Releitura dos 'Documentos de Bin Laden'

Enquanto os mísseis voam, os estrategistas no Golfo provavelmente estão relendo um certo livro: "Os Documentos de Bin Laden: Como a Operação em Abbottabad Revelou a Verdade sobre a Al-Qaeda, seu Líder e sua Família." Pode parecer história antiga, mas aquelas 6.000 páginas de cartas internas da Al-Qaeda, recuperadas na operação de 2011, expuseram a hostilidade profunda do grupo terrorista em relação à Arábia Saudita e ao Irã.

Por que isso importa agora? Porque é um lembrete contundente de que, nesta região, o inimigo de ontem pode ser o amigo de hoje, mas as fraturas sectárias e ideológicas subjacentes nunca cicatrizam completamente. As ações atuais do Irã — classificadas por Riade como "ações hostis premeditadas" apoiadas por milícias — forçam os países do Golfo a lembrar com quem estão fundamentalmente alinhados.

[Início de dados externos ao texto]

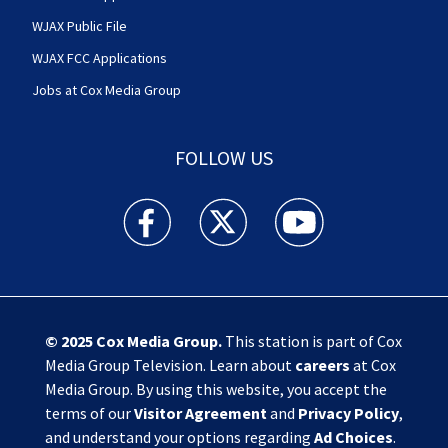
WJAX Public File
WJAX FCC Applications
Jobs at Cox Media Group
FOLLOW US
Action News Jax facebook feed(Opens a new w
Action News Jax twitter feed(Opens
Action News Jax youtube
© 2025
Cox Media Group
.
This station is part of Cox
Media Group Television. Learn about
careers
at Cox
Media Group. By using this website, you accept the
terms of our
Visitor Agreement
and
Privacy Policy
,
and understand your options regarding
Ad Choices
.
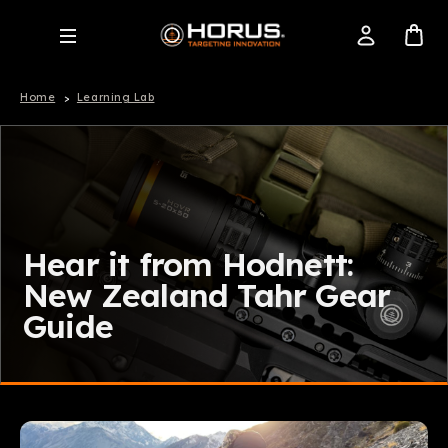
Home
Learning Lab
Hear it from Hodnett:
New Zealand Tahr Gear
Guide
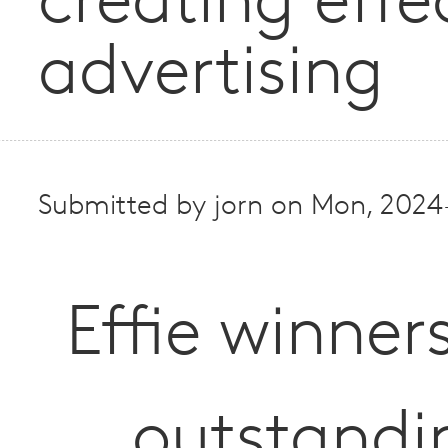
creating effe
advertising
Submitted by
jorn
on
Mon, 2024
Effie winner
outstandi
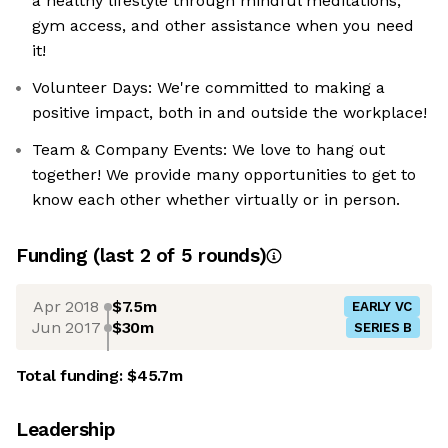
a healthy lifestyle through mindful meditations,
gym access, and other assistance when you need
it!
Volunteer Days: We're committed to making a
positive impact, both in and outside the workplace!
Team & Company Events: We love to hang out
together! We provide many opportunities to get to
know each other whether virtually or in person.
Funding
(last 2 of
5
rounds)
Apr 2018
$7.5m
EARLY VC
Jun 2017
$30m
SERIES B
Total funding:
$45.7m
Leadership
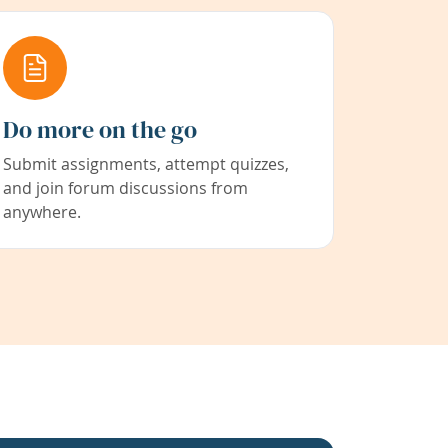
Do more on the go
Submit assignments, attempt quizzes,
and join forum discussions from
anywhere.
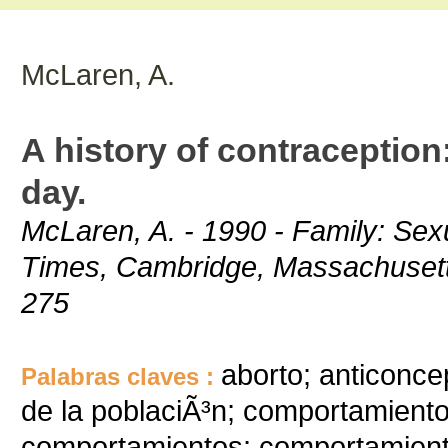
McLaren, A.
A history of contraception:
day.
McLaren, A. - 1990 - Family: Sexu
Times, Cambridge, Massachusetts/
275
aborto; anticonce
Palabras claves :
de la poblaciÃ³n; comportamiento
comportamientos; comportamient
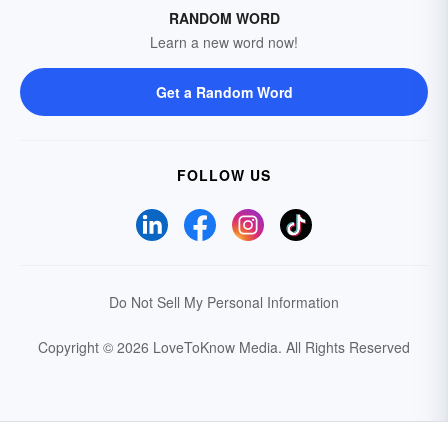
RANDOM WORD
Learn a new word now!
Get a Random Word
FOLLOW US
Do Not Sell My Personal Information
Copyright © 2026 LoveToKnow Media.
All Rights Reserved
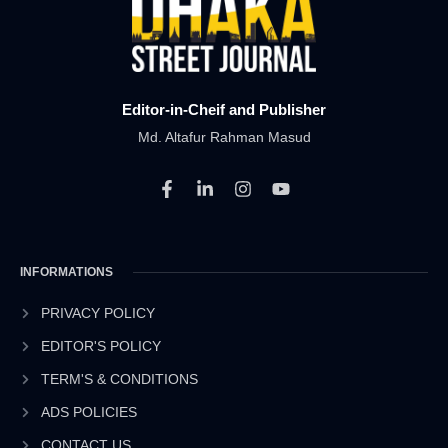
Editor-in-Cheif and Publisher
Md. Altafur Rahman Masud
F
L
I
Y
a
i
n
o
c
n
s
u
e
k
t
t
b
e
a
u
INFORMATIONS
o
d
g
b
o
i
r
e
k
n
a
PRIVACY POLICY
-
-
m
EDITOR'S POLICY
f
i
n
TERM'S & CONDITIONS
ADS POLICIES
CONTACT US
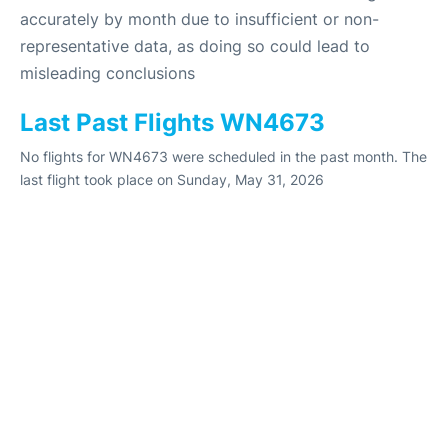
accurately by month due to insufficient or non-
representative data, as doing so could lead to
misleading conclusions
Last Past Flights WN4673
No flights for WN4673 were scheduled in the past month. The
last flight took place on Sunday, May 31, 2026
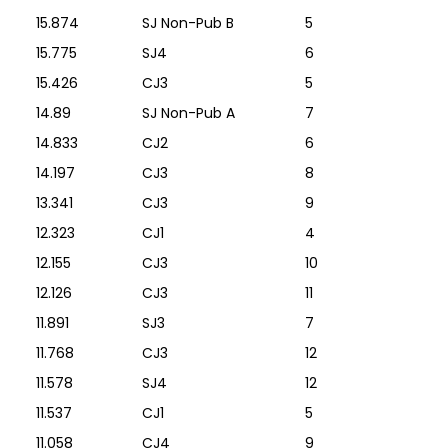
15.874
SJ Non-Pub B
5
15.775
SJ4
6
15.426
CJ3
5
14.89
SJ Non-Pub A
7
14.833
CJ2
6
14.197
CJ3
8
13.341
CJ3
9
12.323
CJ1
4
12.155
CJ3
10
12.126
CJ3
11
11.891
SJ3
7
11.768
CJ3
12
11.578
SJ4
12
11.537
CJ1
5
11.058
CJ4
9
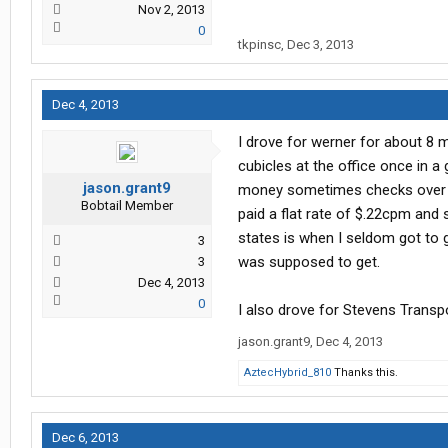
Nov 2, 2013
0
tkpinsc
,
Dec 3, 2013
Dec 4, 2013
I drove for werner for about 8 
cubicles at the office once in a
jason.grant9
money sometimes checks over $1,
Bobtail Member
paid a flat rate of $.22cpm and
states is when I seldom got to 
3
was supposed to get.
3
Dec 4, 2013
0
I also drove for Stevens Transpor
jason.grant9
,
Dec 4, 2013
AztecHybrid_810
Thanks this.
Dec 6, 2013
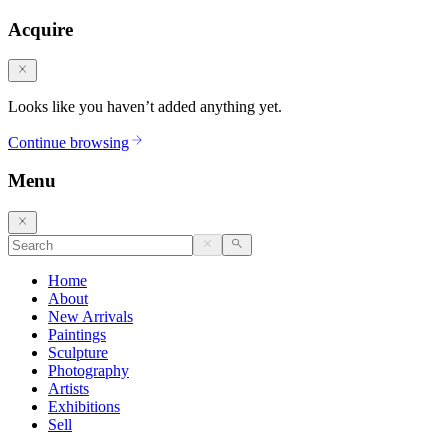
Acquire
Looks like you haven’t added anything yet.
Continue browsing
Menu
Home
About
New Arrivals
Paintings
Sculpture
Photography
Artists
Exhibitions
Sell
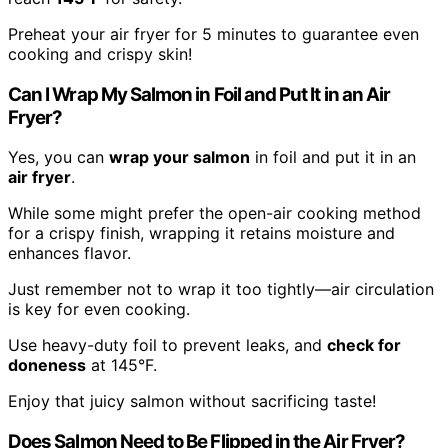
Preheat your air fryer for 5 minutes to guarantee even
cooking and crispy skin!
Can I Wrap My Salmon in Foil and Put It in an Air
Fryer?
Yes, you can
wrap your salmon
in foil and put it in an
air fryer
.
While some might prefer the open-air cooking method
for a crispy finish, wrapping it retains moisture and
enhances flavor.
Just remember not to wrap it too tightly—air circulation
is key for even cooking.
Use heavy-duty foil to prevent leaks, and
check for
doneness
at 145°F.
Enjoy that juicy salmon without sacrificing taste!
Does Salmon Need to Be Flipped in the Air Fryer?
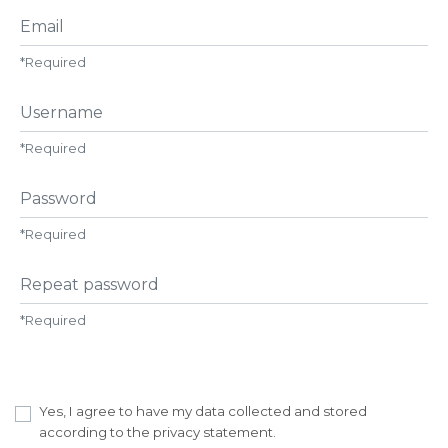
Email
*
Required
Username
*
Required
Password
*
Required
Repeat password
*
Required
Yes, I agree to have my data collected and stored
according to the
privacy statement
.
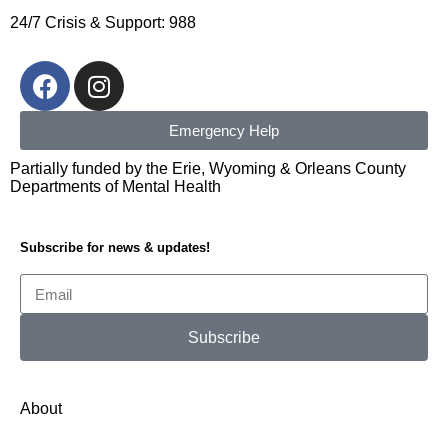
24/7 Crisis & Support: 988
Emergency Help
Partially funded by the Erie, Wyoming & Orleans County
Departments of Mental Health
Subscribe for news & updates!
Subscribe
Alternative:
About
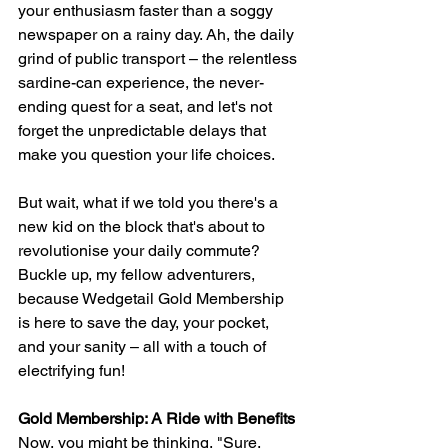
your enthusiasm faster than a soggy 
newspaper on a rainy day. Ah, the daily 
grind of public transport – the relentless 
sardine-can experience, the never-
ending quest for a seat, and let's not 
forget the unpredictable delays that 
make you question your life choices.
But wait, what if we told you there's a 
new kid on the block that's about to 
revolutionise your daily commute? 
Buckle up, my fellow adventurers, 
because Wedgetail Gold Membership 
is here to save the day, your pocket, 
and your sanity – all with a touch of 
electrifying fun!
Gold Membership: A Ride with Benefits
Now, you might be thinking, "Sure,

O Fator Curdo e o Espectro de uma Guerra Maior

Enquanto isso, há burburinhos que arrepiaram os cabelos de quem se lembra do caos das últimas duas décadas: a possibilidade de Washington armar grupos de oposição curdos para pressionar Teerã. Circulam rumores de conversas diretas com líderes curdos. No papel, faz sentido tático — baixa presença dos EUA, máximo de perturbação. Mas, como veteranos da região dirão, esse é o tipo de pensamento imprudente que gerou o efeito colateral no Afeganistão e na Síria.

A Guarda Revolucionária do Irã já está atacando preventivamente posições curdas com dezenas de drones. Se Washington der sinal verde para uma insurgência em grande escala, não estaremos olhando apenas para uma guerra; estaremos olhando para a potencial balcanização do Irã, com milhões de refugiados e um estrangulamento no Estreito de Ormuz à medida que o regime luta pela sobrevivência.

E Agora, Para Onde Vamos?

A Arábia Saudita ainda repete as palavras "preferimos a diplomacia". Mas o alerta de Bin Farhan foi cristalino: "Se o Irã não parar imediatamente, acho que não haverá quase nada que possa restabelecer a confiança."

Quando a confiança evapora no Golfo, a posição padrão nunca é a paz — é preparar-se para o próximo round. Os Emirados Árabes Unidos já retiraram seu embaixador de Teerã. Embaixadas estão fechadas de Beirute ao Bahrein. Washington elevou os alertas de viagem para "Não Viajem" para a maior parte da região.

Para a pessoa comum em Riade, Dubai, ou mesmo em Toronto assistindo às notícias durante o café da manhã, isso significa uma coisa: o conflito que todos esperávamos que ficasse "lá longe" chegou muito mais perto. E com o suprimento mundial de energia agora na mira, os efeitos colaterais serão sentidos muito além do Oriente Médio.